While visiting Melbourne for a wedding, the bride’s mother (a new friend and fellow quilter) asked if I would be interested in visiting the historical quilt exhibit Making the Australian Quilt 1800 – 1950. It was on display at the National Gallery of Victoria. I quickly said “yes” and we made arrangements to go the day after the wedding. I’m so glad I did. There were amazing and inspiring examples of quilt, many with a uniquely Australian flavour. Here are a few of the photos that I snapped on my visit.
Note the distinctly Australian animals featured above, especially the kangaroo and emu.
Unfortunately, the photos don’t do them justice, but the paper-piecing on the above quilts was amazing. I believe that both of these quilts were pieced mainly from silk and the quilt on the left features some velvet as well.
The photos above show an amazing example of a Victorian crazy quilt. I was particularly impressed with the variegated embroidery.

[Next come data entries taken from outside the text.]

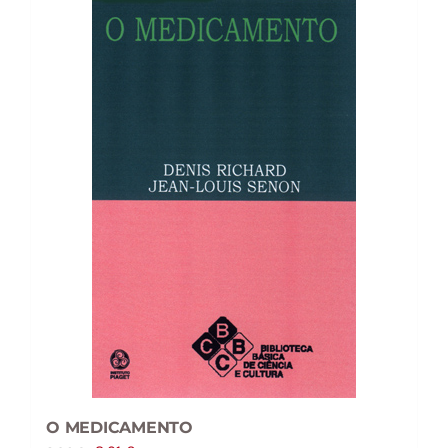
O MEDICAMENTO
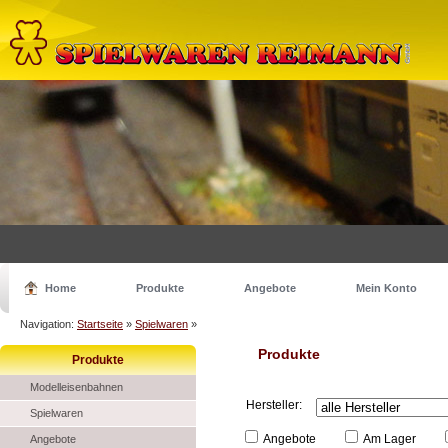
Home
Produkte
Angebote
Mein Konto
Navigation:
Startseite
»
Spielwaren
»
Produkte
Produkte
Modelleisenbahnen
Hersteller:
Spielwaren
Angebote
Am Lager
Angebote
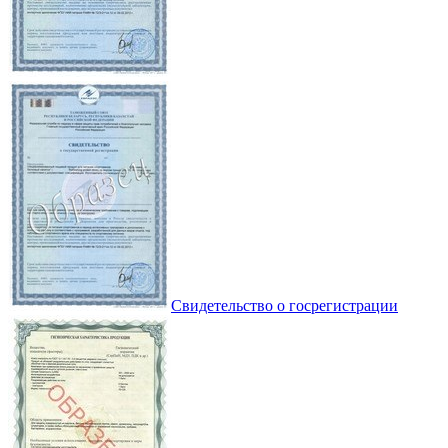
Свидетельство о госрегистрации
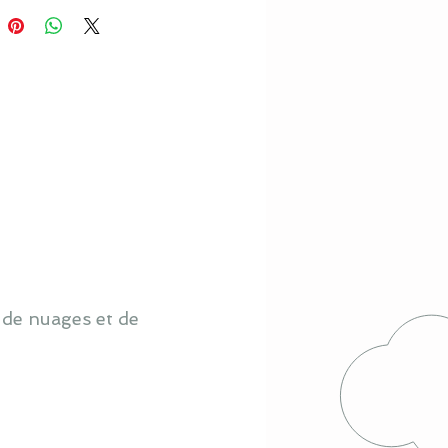
 de nuages et de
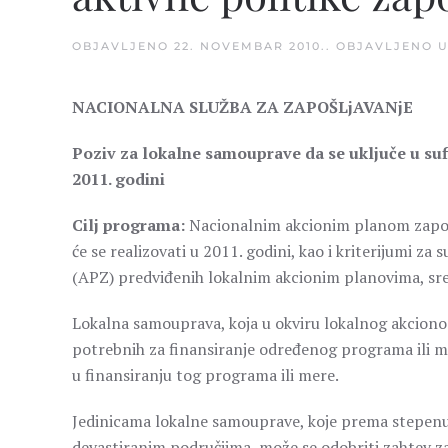
OBJAVLJENO
22. NOVEMBAR 2010.
. OBJAVLJENO 
NACIONALNA SLUŽBA ZA ZAPOŠLjAVANjE
Poziv za lokalne samouprave da se uključe u su
2011. godini
Cilj programa:
Nacionalnim akcionim planom zapoš
će se realizovati u 2011. godini, kao i kriterijumi za
(APZ) predviđenih lokalnim akcionim planovima, sre
Lokalna samouprava, koja u okviru lokalnog akcion
potrebnih za finansiranje određenog programa ili me
u finansiranju tog programa ili mere.
Jedinicama lokalne samouprave, koje prema stepenu ra
devastiranim područjima, može se odobriti zahtev za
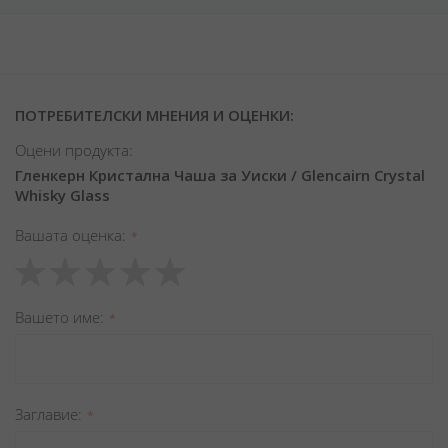
ПОТРЕБИТЕЛСКИ МНЕНИЯ И ОЦЕНКИ:
Оцени продукта:
Гленкерн Кристална Чаша за Уиски / Glencairn Crystal
Whisky Glass
Вашата оценка
1
2
3
4
5
star
stars
stars
stars
stars
Вашето име
Заглавиe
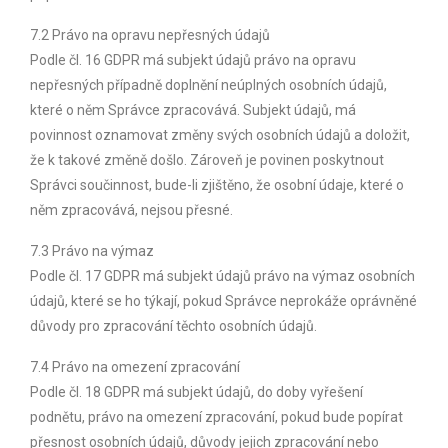
7.2 Právo na opravu nepřesných údajů
Podle čl. 16 GDPR má subjekt údajů právo na opravu
nepřesných případně doplnění neúplných osobních údajů,
které o něm Správce zpracovává. Subjekt údajů, má
povinnost oznamovat změny svých osobních údajů a doložit,
že k takové změně došlo. Zároveň je povinen poskytnout
Správci součinnost, bude-li zjištěno, že osobní údaje, které o
něm zpracovává, nejsou přesné.
7.3 Právo na výmaz
Podle čl. 17 GDPR má subjekt údajů právo na výmaz osobních
údajů, které se ho týkají, pokud Správce neprokáže oprávněné
důvody pro zpracování těchto osobních údajů.
7.4 Právo na omezení zpracování
Podle čl. 18 GDPR má subjekt údajů, do doby vyřešení
podnětu, právo na omezení zpracování, pokud bude popírat
přesnost osobních údajů, důvody jejich zpracování nebo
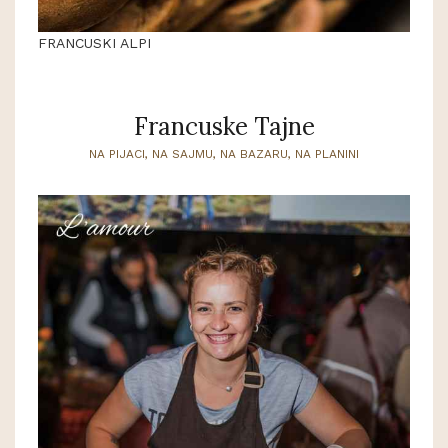
FRANCUSKI ALPI
Francuske Tajne
NA PIJACI, NA SAJMU, NA BAZARU, NA PLANINI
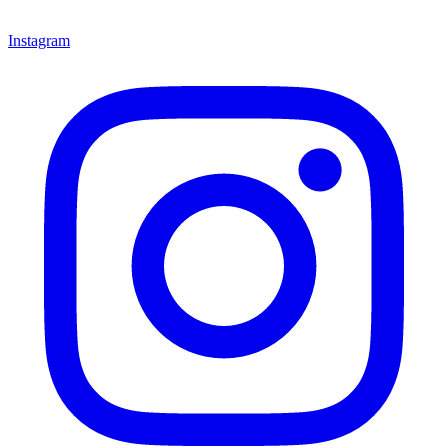
Instagram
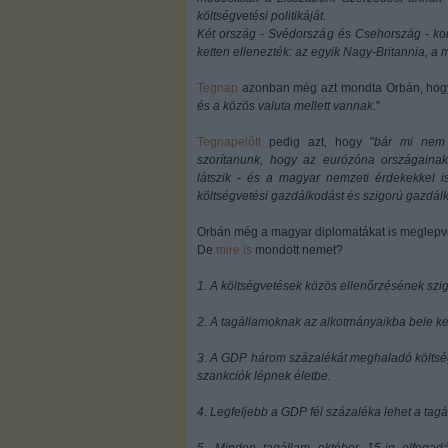
költségvetési politikáját.
Két ország - Svédország és Csehország - kor
ketten ellenezték: az egyik Nagy-Britannia, 
Tegnap
azonban még azt mondta Orbán, hog
és a közös valuta mellett vannak.
"
Tegnapelőtt
pedig azt, hogy "
bár mi nem 
szorítanunk, hogy az eurózóna országainak
látszik - és a magyar nemzeti érdekekkel 
költségvetési gazdálkodást és szigorú gazdál
Orbán még a magyar diplomatákat is meglepv
De
mire is
mondott nemet?
1. A költségvetések közös ellenőrzésének szi
2. A tagállamoknak az alkotmányaikba bele kel
3
.
A GDP három százalékát meghaladó költség
szankciók lépnek életbe.
4. Legfeljebb a GDP fél százaléka lehet a tag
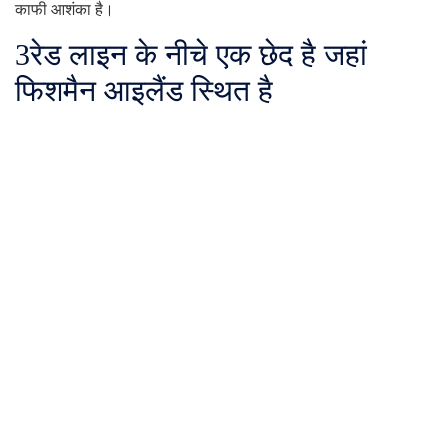
काफी आशंका है।
3
रेड लाइन के नीचे एक छेद है जहां
फिशमैन आइलैंड स्थित है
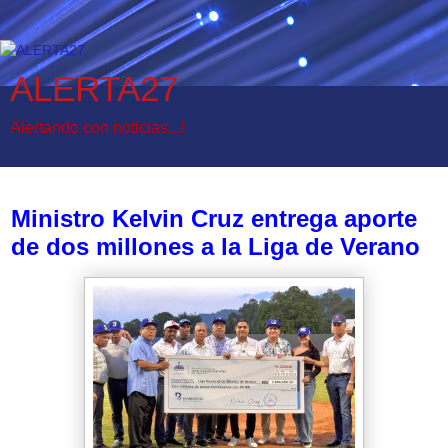
ALERTA27
Alertando con noticias...!
domingo, 5 de octubre de 2025
Ministro Kelvin Cruz entrega aporte
de dos millones a la Liga de Verano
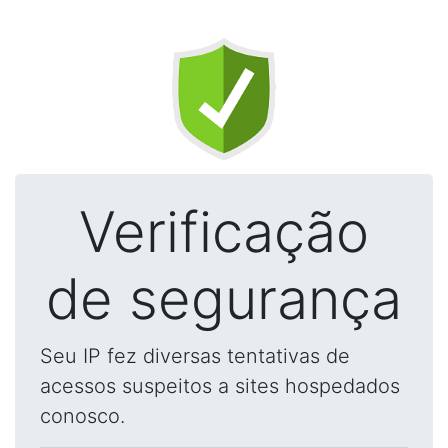
Verificação
de segurança
Seu IP fez diversas tentativas de
acessos suspeitos a sites hospedados
conosco.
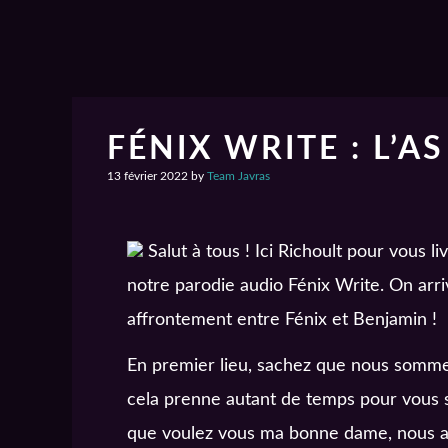
FÉNIX WRITE : L’A
13 février 2022
by
Team Javras
Salut à tous ! Ici Richoult pour vous l
notre parodie audio Fénix Write. On arr
affrontement entre Fénix et Benjamin !
En premier lieu, sachez que nous somm
cela prenne autant de temps pour vous s
que voulez vous ma bonne dame, nous av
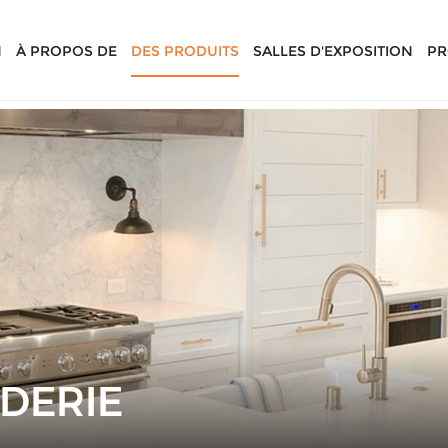
N
À PROPOS DE
DES PRODUITS
SALLES D'EXPOSITION
PR
NDERIE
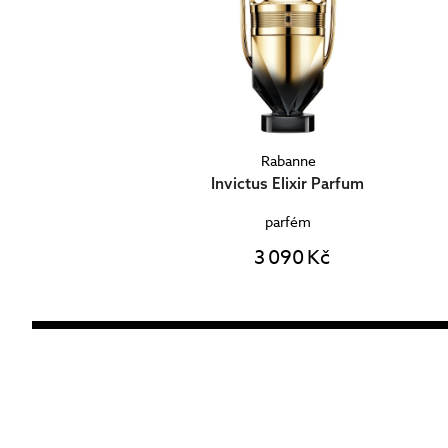
Rabanne
Invictus Elixir Parfum
parfém
3 090 Kč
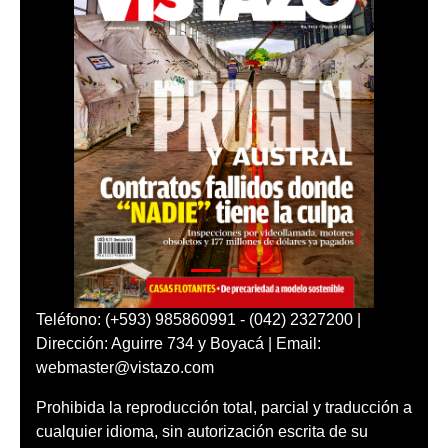
Teléfono: (+593) 985860991 - (042) 2327200 |
Dirección: Aguirre 734 y Boyacá | Email:
webmaster@vistazo.com
Prohibida la reproducción total, parcial y traducción a
cualquier idioma, sin autorización escrita de su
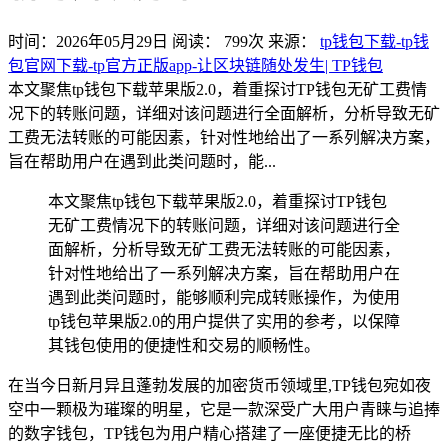
时间：2026年05月29日
阅读：
799
次
来源：
tp钱包下载-tp钱
包官网下载-tp官方正版app-让区块链随处发生| TP钱包
本文聚焦tp钱包下载苹果版2.0，着重探讨TP钱包无矿工费情
况下的转账问题，详细对该问题进行全面解析，分析导致无矿
工费无法转账的可能因素，针对性地给出了一系列解决方案，
旨在帮助用户在遇到此类问题时，能...
本文聚焦tp钱包下载苹果版2.0，着重探讨TP钱包
无矿工费情况下的转账问题，详细对该问题进行全
面解析，分析导致无矿工费无法转账的可能因素，
针对性地给出了一系列解决方案，旨在帮助用户在
遇到此类问题时，能够顺利完成转账操作，为使用
tp钱包苹果版2.0的用户提供了实用的参考，以保障
其钱包使用的便捷性和交易的顺畅性。
在当今日新月异且蓬勃发展的加密货币领域里,TP钱包宛如夜
空中一颗极为璀璨的明星，它是一款深受广大用户青睐与追捧
的数字钱包，TP钱包为用户精心搭建了一座便捷无比的桥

The photo on the left shows an example from an exhibit of quilts that were created for warmth called “waggas”, generally made from fabric scraps from wool coats or salesmen’s samples. The photo on the right was unique to the exhibit. It shows a dress worn by Mrs. Butters to the Mayor’s Fancy Dress (costume) Ball in September 1866. The dress was made by Mrs. William Dobbs and is constructed from silk panels printed with plates from 14 different newspapers. Truly remarkable!
Quilting is very popular in modern-day Australia and I’m so glad I had a chance to see some of the history that lead up to the craft as it exists now.
Have you visited any art or quilt exhibits lately? We would love to hear about them!